[Dataset entries]
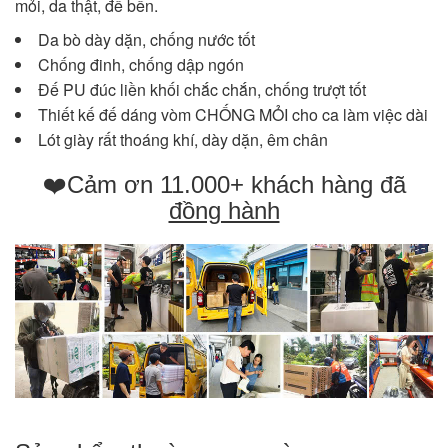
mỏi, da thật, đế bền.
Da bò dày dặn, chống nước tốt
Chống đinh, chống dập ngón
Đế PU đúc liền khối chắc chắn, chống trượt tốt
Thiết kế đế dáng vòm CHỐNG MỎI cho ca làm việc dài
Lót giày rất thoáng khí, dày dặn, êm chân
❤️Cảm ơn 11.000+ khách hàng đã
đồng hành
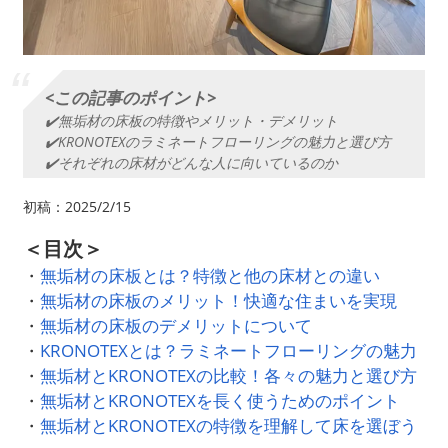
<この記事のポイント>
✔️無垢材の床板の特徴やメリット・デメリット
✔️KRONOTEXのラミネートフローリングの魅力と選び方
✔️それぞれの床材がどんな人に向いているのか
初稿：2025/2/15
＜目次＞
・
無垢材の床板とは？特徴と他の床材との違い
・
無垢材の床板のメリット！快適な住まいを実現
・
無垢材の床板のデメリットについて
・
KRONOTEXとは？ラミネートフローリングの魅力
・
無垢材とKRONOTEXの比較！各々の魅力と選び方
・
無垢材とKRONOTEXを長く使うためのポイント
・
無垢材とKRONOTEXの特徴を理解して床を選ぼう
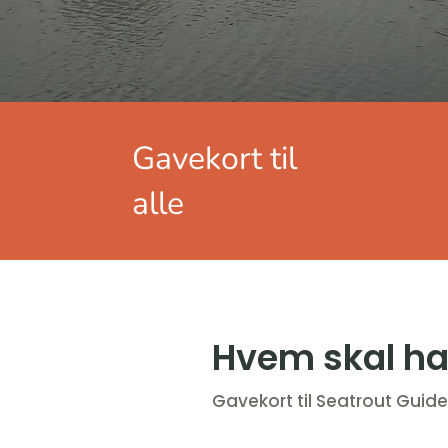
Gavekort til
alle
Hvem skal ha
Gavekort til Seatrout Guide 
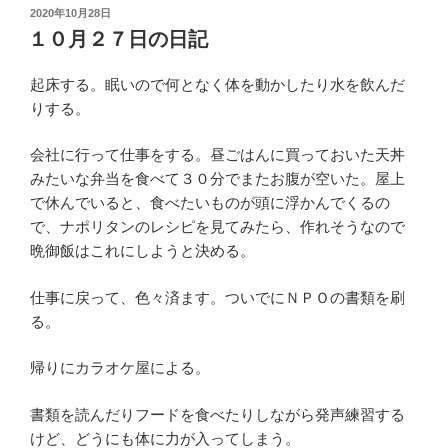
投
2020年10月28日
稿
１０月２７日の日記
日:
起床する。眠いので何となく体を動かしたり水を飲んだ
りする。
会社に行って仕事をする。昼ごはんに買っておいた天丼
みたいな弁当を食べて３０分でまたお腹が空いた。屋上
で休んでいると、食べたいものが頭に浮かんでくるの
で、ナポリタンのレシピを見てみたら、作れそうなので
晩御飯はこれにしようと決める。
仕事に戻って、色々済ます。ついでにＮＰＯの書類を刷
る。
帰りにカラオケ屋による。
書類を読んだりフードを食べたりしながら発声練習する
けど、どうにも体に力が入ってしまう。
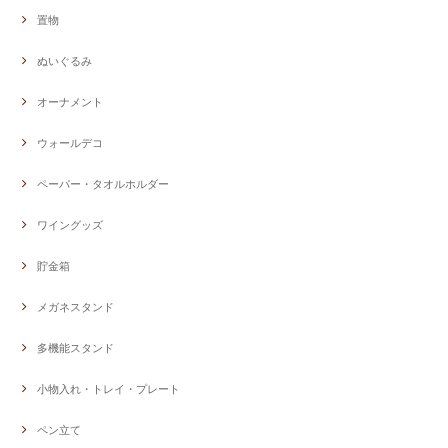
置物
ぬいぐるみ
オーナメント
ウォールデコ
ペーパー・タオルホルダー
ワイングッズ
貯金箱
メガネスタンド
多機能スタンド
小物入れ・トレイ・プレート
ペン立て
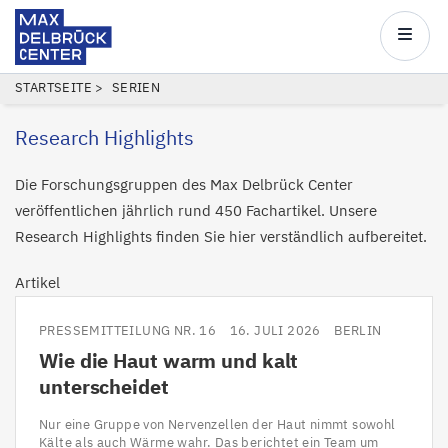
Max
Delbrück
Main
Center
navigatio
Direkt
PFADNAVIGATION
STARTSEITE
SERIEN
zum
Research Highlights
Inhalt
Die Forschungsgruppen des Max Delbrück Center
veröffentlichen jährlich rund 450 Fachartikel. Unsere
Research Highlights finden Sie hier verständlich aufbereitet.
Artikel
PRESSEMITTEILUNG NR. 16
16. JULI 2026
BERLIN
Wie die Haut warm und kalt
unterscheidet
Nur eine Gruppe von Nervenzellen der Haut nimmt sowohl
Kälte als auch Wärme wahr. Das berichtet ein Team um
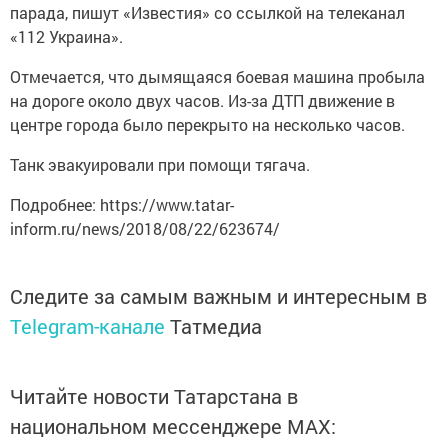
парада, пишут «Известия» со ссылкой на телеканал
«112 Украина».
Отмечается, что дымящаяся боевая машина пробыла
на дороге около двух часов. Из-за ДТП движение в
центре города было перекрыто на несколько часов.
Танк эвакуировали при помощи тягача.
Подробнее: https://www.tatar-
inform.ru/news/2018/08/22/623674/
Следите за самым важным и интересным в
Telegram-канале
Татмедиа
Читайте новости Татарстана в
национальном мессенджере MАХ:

EXERCISE PROMPT
Produce a verbatim copy of all records, minus pictures.

TASK OUTPUT
mỏi, da thật, đế bền.
Da bò dày dặn, chống nước tốt
Chống đinh, chống dập ngón
Đế PU đúc liền khối chắc chắn, chống trượt tốt
Thiết kế đế dáng vòm CHỐNG MỎI cho ca làm việc dài
Lót giày rất thoáng khí, dày dặn, êm chân
❤️Cảm ơn 11.000+ khách hàng đã
đồng hành
<この記事のポイント>
✔️無垢材の床板の特徴やメリット・デメリット
✔️KRONOTEXのラミネートフローリングの魅力と選び方
✔️それぞれの床材がどんな人に向いているのか
初稿：2025/2/15
＜目次＞
・
無垢材の床板とは？特徴と他の床材との違い
・
無垢材の床板のメリット！快適な住まいを実現
・
無垢材の床板のデメリットについて
・
KRONOTEXとは？ラミネートフローリングの魅力
・
無垢材とKRONOTEXの比較！各々の魅力と選び方
・
無垢材とKRONOTEXを長く使うためのポイント
・
無垢材とKRONOTEXの特徴を理解して床を選ぼう
Gavekort til
alle
Hvem skal ha
Gavekort til Seatrout Guide 
投
2020年10月28日
稿
１０月２７日の日記
日:
起床する。眠いので何となく体を動かしたり水を飲んだ
りする。
会社に行って仕事をする。昼ごはんに買っておいた天丼
みたいな弁当を食べて３０分でまたお腹が空いた。屋上
で休んでいると、食べたいものが頭に浮かんでくるの
で、ナポリタンのレシピを見てみたら、作れそうなので
晩御飯はこれにしようと決める。
仕事に戻って、色々済ます。ついでにＮＰＯの書類を刷
る。
帰りにカラオケ屋による。
書類を読んだりフードを食べたりしながら発声練習する
けど、どうにも体に力が入ってしまう。
置物
ぬいぐるみ
オーナメント
ウォールデコ
ペーパー・タオルホルダー
ワイングッズ
貯金箱
メガネスタンド
多機能スタンド
小物入れ・トレイ・プレート
ペン立て
Max
Delbrück
Main
Center
navigatio
Direkt
PFADNAVIGATION
STARTSEITE
SERIEN
zum
Research Highlights
Inhalt
Die Forschungsgruppen des Max Delbrück Center
veröffentlichen jährlich rund 450 Fachartikel. Unsere
Research Highlights finden Sie hier verständlich aufbereitet.
Artikel
PRESSEMITTEILUNG NR. 16
16. JULI 2026
BERLIN
Wie die Haut warm und kalt
unterscheidet
Nur eine Gruppe von Nervenzellen der Haut nimmt sowohl
Kälte als auch Wärme wahr. Das berichtet ein Team um
парада, пишут «Известия» со ссылкой на телеканал
«112 Украина».
Отмечается, что дымящаяся боевая машина пробыла
на дороге около двух часов. Из-за ДТП движение в
центре города было перекрыто на несколько часов.
Танк эвакуировали при помощи тягача.
Подробнее: https://www.tatar-
inform.ru/news/2018/08/22/623674/
Следите за самым важным и интересным в
Telegram-канале
Татмедиа
Читайте новости Татарстана в
национальном мессенджере MАХ:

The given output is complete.